I have no idea how the survivors of suicide cope, but I have a good friend who did. Sorry, have gotten long-winded, but this is my hard won experience of how to survive mental illness in myself, my husband and my three brothers. (PS: medication and psychotherapy are the two most important treatments - medication being the primary therapeutic intervention).

(4) Rosen, June 19, 2008 9:14 PM

Intuition

It's important to plan out your life one step at a time.

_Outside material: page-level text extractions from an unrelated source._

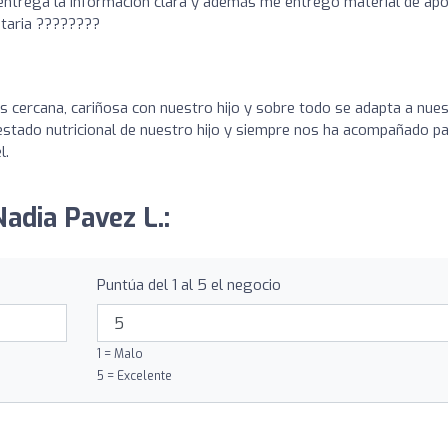
 entrega la información clara y además me entregó material de ap
taria ????????
es cercana, cariñosa con nuestro hijo y sobre todo se adapta a nue
 estado nutricional de nuestro hijo y siempre nos ha acompañado p
l.
Nadia Pavez L.:
Puntúa del 1 al 5 el negocio
1 = Malo
5 = Excelente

As for blaming ourselves as opposed to those externally, then one can still be miserable because they may think everything is their fault. In the "Feeling Good Handbook", one sentence that striked me profoundly was, "If you say you can't change the way you feel, then you will only make yourself the victim of your own misery".

As for me, it's been 2 years since I graduated from college, and I am looking for permanent, secure work while I work a seasonal job to attempt to make my financial ends meet.

I do agree with Steven that only G-d controls the outcome of life events, where the best one can do is put in some effort. Hopefully, sooner or later, we can find out an explanation on why certain things worked out right and why others failed. Life certainly is a strategic test.

(3) bARBRA, June 18, 2008 8:23 PM

Great Article!

If everyone lived their life by this advice- What a healthier world it would be. Very inspired- Thanks

(2) ruth housman, June 15, 2008 10:48 AM

blame and ... shame

We have all gone through the desert at once time or another, meaning life has handed us difficult things to deal with and we have addressed, most likely issues of meaning and our own culpability for things past, whether in action or in action and often we blame ourselves or others. I am in agreement with this piece, namely we need to realize that whatever life bestows, its up to us to make the best of this,meaning what's done cannot be undone. If like Lady Macbeth, we keep doing and undoing, we are engaged in a repetitive way of being, that doesn't lead us forward. To walk into the light is to take responsibility now for our actions, we can ask forgiveness and we can atone but life is here, grab it, plan for the future, and make change not only in how you view your life story, but in how you then learn from the past to forge into the future, something of beauty that is good.

(1) Steven, June 15, 2008 9:48 AM

He's mostly right

We are not in control Hashem is. Yes we have to do hishtadlus (make our effort), but Hashem determines the final outcome. Even for those who are not very religious, connections, apperance, racisim,religion, social standing and available opportunities effect our lives. yes we have some control, but not total.